The following table sets forth certain information regarding the total developed and undeveloped acreage in which we owned an interest as of December 31, 2016. Approximately 49% of our net Eagle Ford Acreage and 46% of our net North Louisiana Acreage was held by production at December 31, 2016.

 

Region

   Developed Acres(1)      Undeveloped Acres      Total Acres  
     Gross(2)      Net(3)      Gross(2)      Net(3)      Gross(2)      Net(3)  

Eagle Ford Acreage

     10,752        8,325        310,909        254,418        321,661        262,743  

North Louisiana Acreage

     80,759        49,450        64,899        59,005        145,658        108,455  
  

 

 

    

 

 

    

 

 

    

 

 

    

 

 

    

 

 

 

Total

     91,511        57,775        375,808        313,423        467,319        371,198  
  

 

 

    

 

 

    

 

 

    

 

 

    

 

 

    

 

 

 

 

(1) Developed acres are acres spaced or assigned to productive wells or wells capable of production.
(2) A gross acre is an acre in which we own a working interest.
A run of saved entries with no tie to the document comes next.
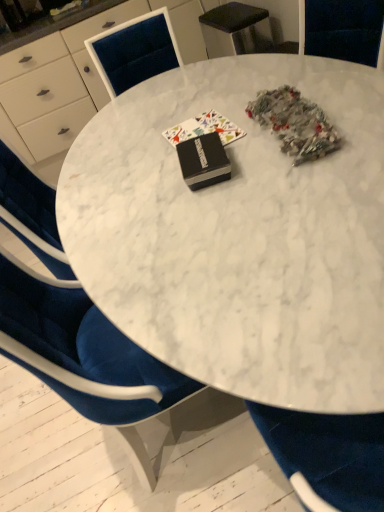 This screenshot has width=384, height=512. What are the coordinates of `free space in front of black matte book at center, which ranks as the second book in back-to-front order` in the screenshot? It's located at (222, 200). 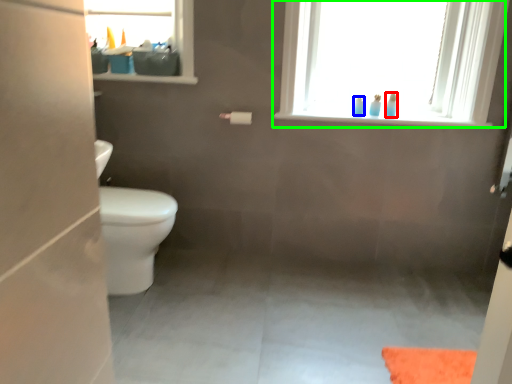 Question: Based on their relative distances, which object is nearer to toiletry (highlighted by a red box)? Choose from toiletry (highlighted by a blue box) and window (highlighted by a green box).

Choices:
 (A) toiletry
 (B) window

Answer: (A) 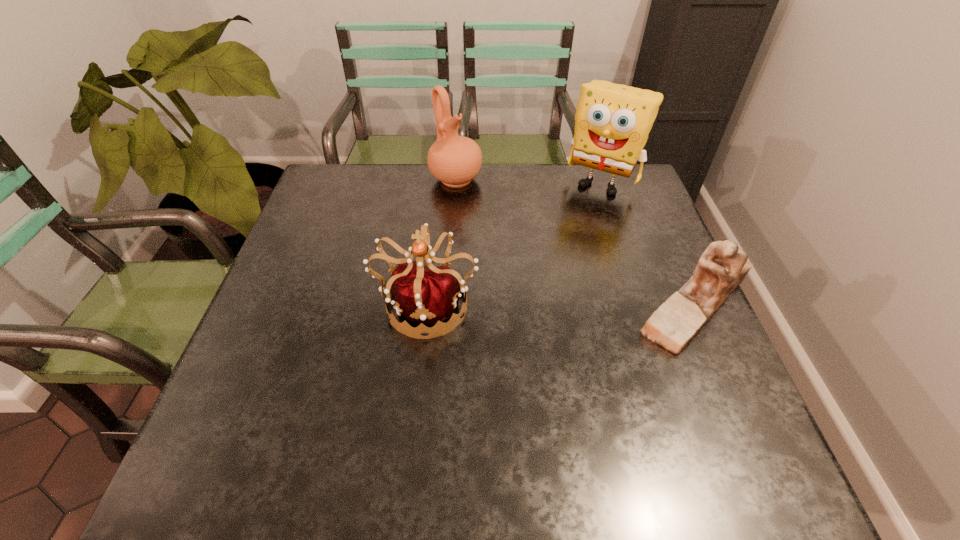 The width and height of the screenshot is (960, 540). In order to click on vacant area that lies between the sponge and the figurine in this screenshot , I will do `click(649, 243)`.

The height and width of the screenshot is (540, 960). I want to click on the second closest object to the figurine, so click(x=427, y=294).

Locate which object is the second closest to the sponge. Please provide its 2D coordinates. Your answer should be formatted as a tuple, i.e. [(x, y)], where the tuple contains the x and y coordinates of a point satisfying the conditions above.

[(723, 266)]

Where is `vacant point that satisfies the following two spatial constraints: 1. on the front-facing side of the figurine; 2. on the front-facing side of the tiara`? The image size is (960, 540). vacant point that satisfies the following two spatial constraints: 1. on the front-facing side of the figurine; 2. on the front-facing side of the tiara is located at coordinates (427, 304).

The width and height of the screenshot is (960, 540). What are the coordinates of `free space that satisfies the following two spatial constraints: 1. on the front-facing side of the third tallest object; 2. on the front-facing side of the shortest object` in the screenshot? It's located at (427, 304).

Identify the location of free region that satisfies the following two spatial constraints: 1. on the front-facing side of the tiara; 2. on the front-facing side of the figurine. (427, 304).

You are a GUI agent. You are given a task and a screenshot of the screen. Output one action in this format:
    pyautogui.click(x=<x>, y=<y>)
    Task: Click on the vacant position in the image that satisfies the following two spatial constraints: 1. on the front side of the sponge; 2. on the front-facing side of the figurine
    Image resolution: width=960 pixels, height=540 pixels.
    Given the screenshot: What is the action you would take?
    pyautogui.click(x=642, y=304)

The image size is (960, 540). What are the coordinates of `free point that satisfies the following two spatial constraints: 1. on the front-facing side of the second shortest object; 2. on the front-facing side of the shortest object` in the screenshot? It's located at (427, 304).

The height and width of the screenshot is (540, 960). Find the location of `free space that satisfies the following two spatial constraints: 1. on the front-facing side of the third tallest object; 2. on the front-facing side of the shortest object`. free space that satisfies the following two spatial constraints: 1. on the front-facing side of the third tallest object; 2. on the front-facing side of the shortest object is located at coordinates (427, 304). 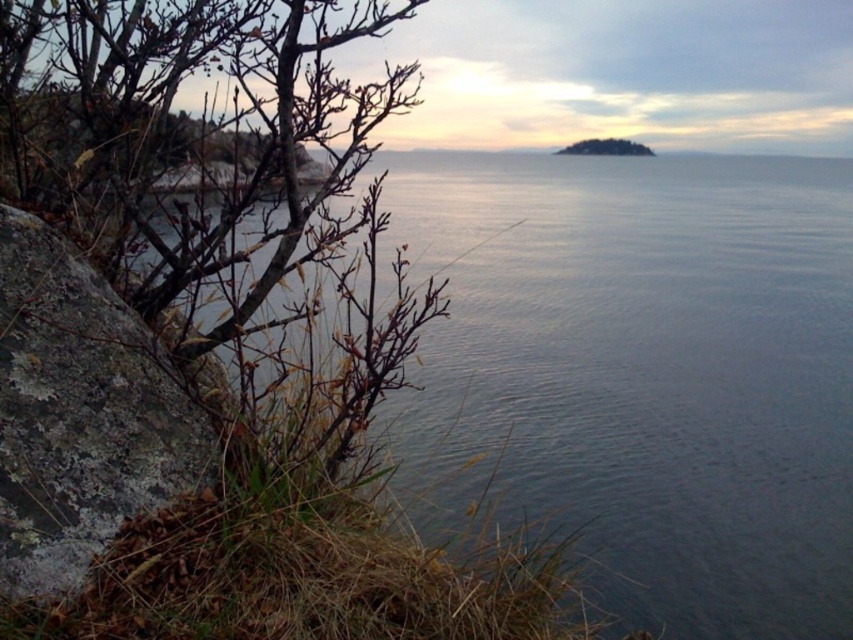 Based on the photo, you are a photographer standing on the rocky outcrop in the foreground. You want to capture a photo that includes both the smooth blue water at center and the green leafy island at center. Which object will appear larger in the photo?

The smooth blue water at center will appear larger in the photo because it has a greater height compared to the green leafy island at center.

You are standing at the edge of the rocky outcrop in the coastal scene. You notice two points marked in the image. Which point is closer to you, point (492, 228) or point (120, 392)?

Point (492, 228) is closer to you because it is further to the viewer than point (120, 392). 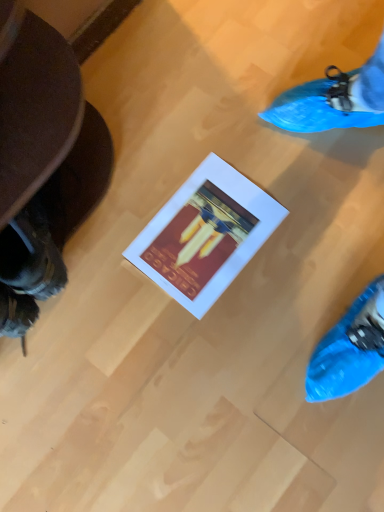 This screenshot has width=384, height=512. What do you see at coordinates (205, 234) in the screenshot? I see `white matte picture frame at center` at bounding box center [205, 234].

At what (x,y) coordinates should I click in order to perform the action: click on white matte picture frame at center. Please return your answer as a coordinate pair (x, y). The height and width of the screenshot is (512, 384). Looking at the image, I should click on (205, 234).

Find the location of a particular element. white matte picture frame at center is located at coordinates (205, 234). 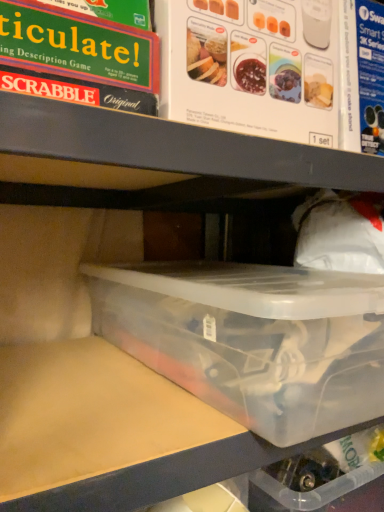 Question: Is clear plastic container at center smaller than transparent plastic container at center?

Choices:
 (A) no
 (B) yes

Answer: (A)

Question: Can you confirm if clear plastic container at center is shorter than transparent plastic container at center?

Choices:
 (A) no
 (B) yes

Answer: (A)

Question: Does clear plastic container at center have a lesser width compared to transparent plastic container at center?

Choices:
 (A) yes
 (B) no

Answer: (A)

Question: Is the position of clear plastic container at center less distant than that of transparent plastic container at center?

Choices:
 (A) yes
 (B) no

Answer: (B)

Question: Is clear plastic container at center positioned beyond the bounds of transparent plastic container at center?

Choices:
 (A) no
 (B) yes

Answer: (B)

Question: From a real-world perspective, is clear plastic container at center located higher than transparent plastic container at center?

Choices:
 (A) yes
 (B) no

Answer: (A)

Question: Is transparent plastic container at center positioned with its back to clear plastic container at center?

Choices:
 (A) no
 (B) yes

Answer: (A)

Question: Is transparent plastic container at center in contact with clear plastic container at center?

Choices:
 (A) yes
 (B) no

Answer: (B)

Question: Is transparent plastic container at center shorter than clear plastic container at center?

Choices:
 (A) no
 (B) yes

Answer: (B)

Question: Does transparent plastic container at center appear on the right side of clear plastic container at center?

Choices:
 (A) yes
 (B) no

Answer: (A)

Question: Considering the relative sizes of transparent plastic container at center and clear plastic container at center in the image provided, is transparent plastic container at center taller than clear plastic container at center?

Choices:
 (A) no
 (B) yes

Answer: (A)

Question: From the image's perspective, would you say transparent plastic container at center is shown under clear plastic container at center?

Choices:
 (A) no
 (B) yes

Answer: (B)

Question: Is point (291, 278) closer or farther from the camera than point (84, 134)?

Choices:
 (A) farther
 (B) closer

Answer: (A) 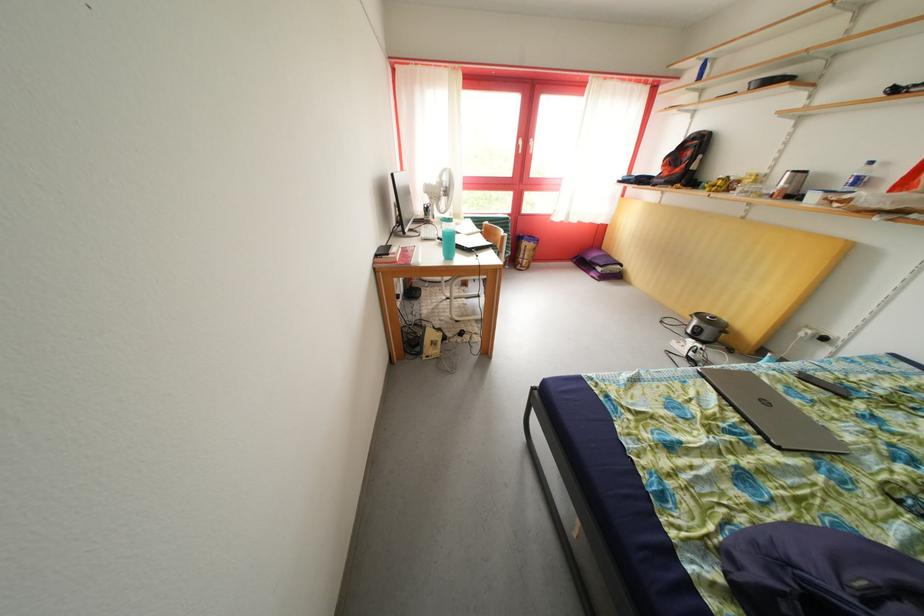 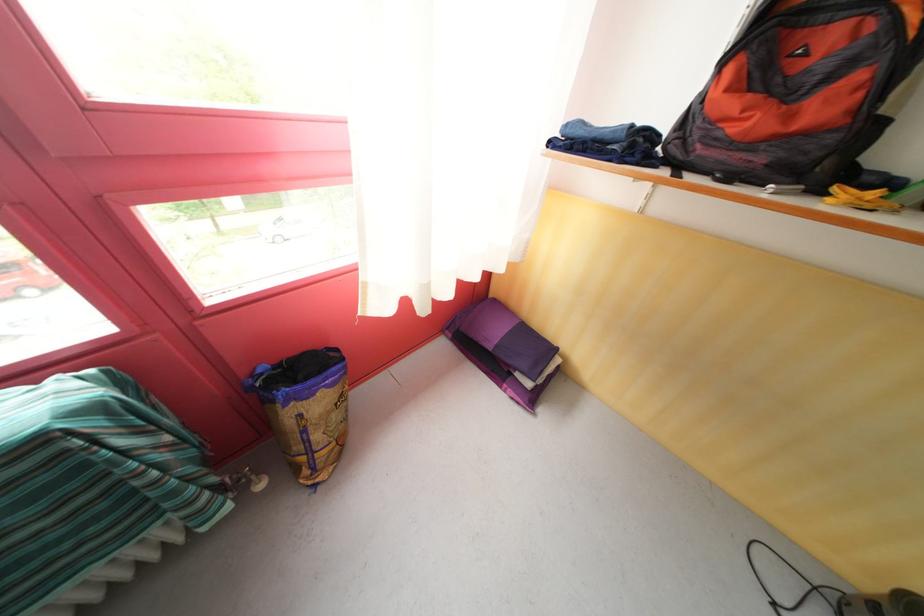 Find the pixel in the second image that matches pixel 669 184 in the first image.

(736, 151) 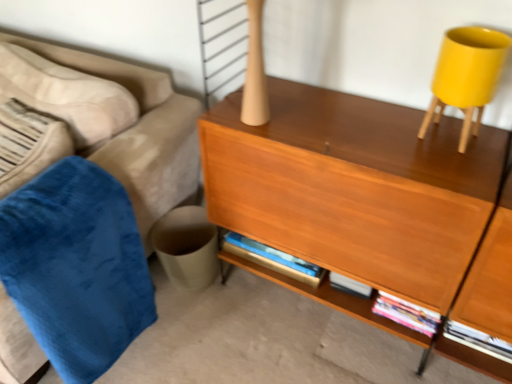 Question: In terms of width, does velvet blue couch at left look wider or thinner when compared to matte yellow plastic swivel chair at upper right?

Choices:
 (A) wide
 (B) thin

Answer: (A)

Question: Looking at the image, does velvet blue couch at left seem bigger or smaller compared to matte yellow plastic swivel chair at upper right?

Choices:
 (A) big
 (B) small

Answer: (A)

Question: Which is farther from the velvet blue couch at left?

Choices:
 (A) wooden desk at center
 (B) velvet blue blanket at left
 (C) matte yellow plastic swivel chair at upper right

Answer: (C)

Question: Estimate the real-world distances between objects in this image. Which object is closer to the wooden desk at center?

Choices:
 (A) matte yellow plastic swivel chair at upper right
 (B) velvet blue couch at left
 (C) velvet blue blanket at left

Answer: (A) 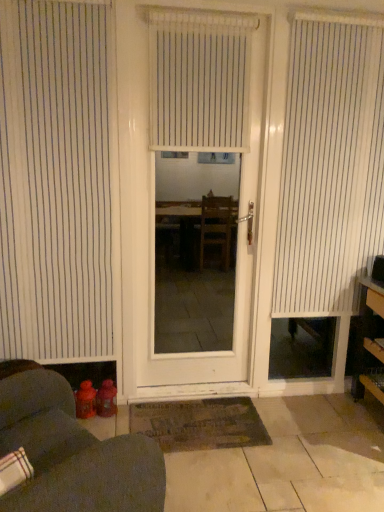 What are the coordinates of `vacant area that lies to the right of dark brown textured mat at center` in the screenshot? It's located at (303, 445). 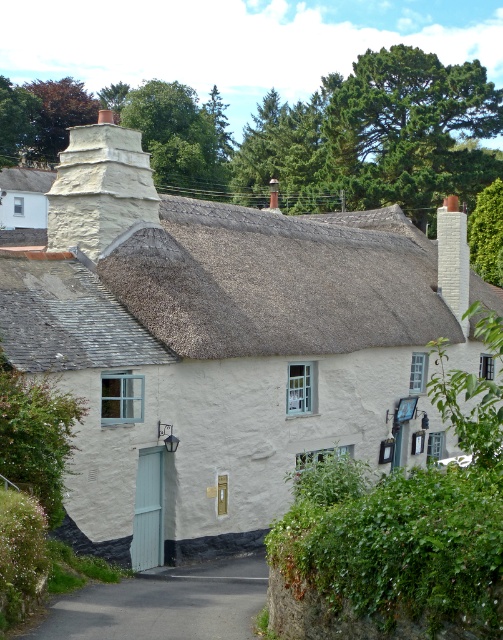 Who is positioned more to the left, white stucco cottage at center or asphalt road at lower center?

white stucco cottage at center is more to the left.

Measure the distance between white stucco cottage at center and asphalt road at lower center.

9.40 meters

This screenshot has height=640, width=503. I want to click on white stucco cottage at center, so click(221, 346).

Does white stucco cottage at center appear over thatched roof at upper center?

Incorrect, white stucco cottage at center is not positioned above thatched roof at upper center.

Which is in front, point (208, 228) or point (79, 317)?

Point (79, 317) is more forward.

Is point (58, 236) positioned behind point (347, 349)?

No, (58, 236) is in front of (347, 349).

Locate an element on the screen. The height and width of the screenshot is (640, 503). white stucco cottage at center is located at coordinates (221, 346).

From the picture: Between asphalt road at lower center and white stone chimney at upper center, which one is positioned higher?

white stone chimney at upper center is above.

Is point (164, 596) more distant than point (91, 173)?

That is False.

Locate an element on the screen. asphalt road at lower center is located at coordinates tap(163, 604).

The image size is (503, 640). Identify the location of asphalt road at lower center. click(163, 604). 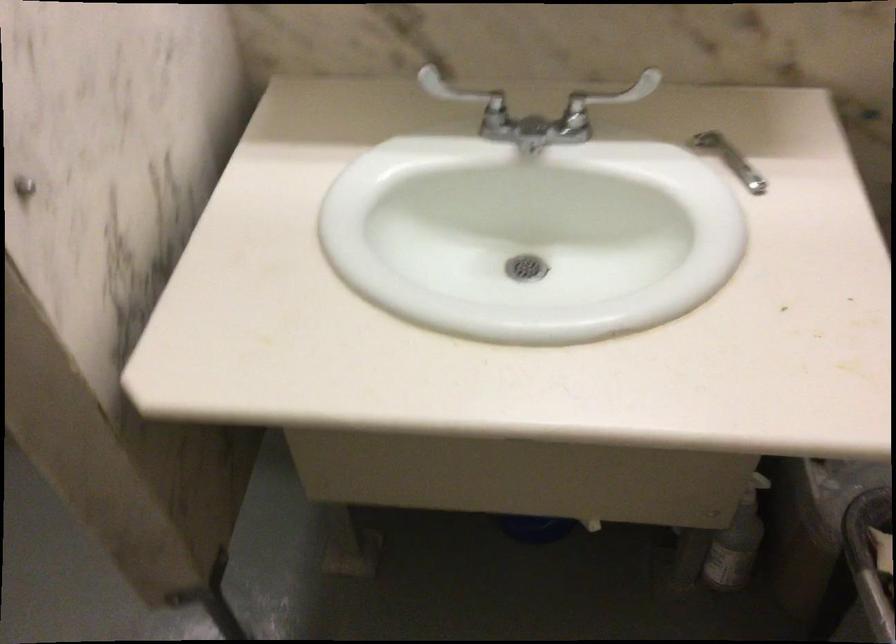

The number of gross acres is the total number of acres in which we own a working interest.
(3) A net acre is deemed to exist when the sum of our fractional ownership working interests in gross acres equals one. The number of net acres is the sum of the fractional working interests owned in gross acres expressed as whole numbers and fractions thereof.

Included in our North Louisiana Acreage in the table above are approximately 12,848 net acres we have the right to lease pursuant to an oil and gas lease option agreement with affiliates of Weyerhaeuser Company (“Weyerhaeuser”). Pursuant to that agreement, we have the right, upon notice to Weyerhaeuser, to lease acreage in exchange for a specified bonus payment. Upon such notice and our payment of the applicable bonus payment, Weyerhaeuser is obligated under the option agreement to enter into a three-year lease with us for the acreage we specify in the notice. The purchase price of this option was $0.5 million, and in addition, we also made a prepayment of $0.4 million as an initial lease bonus for 1,285 unspecified net acres associated with leases under the option. In October 2016, we made a payment of $1.5 million to extend the option for one year, as further described below.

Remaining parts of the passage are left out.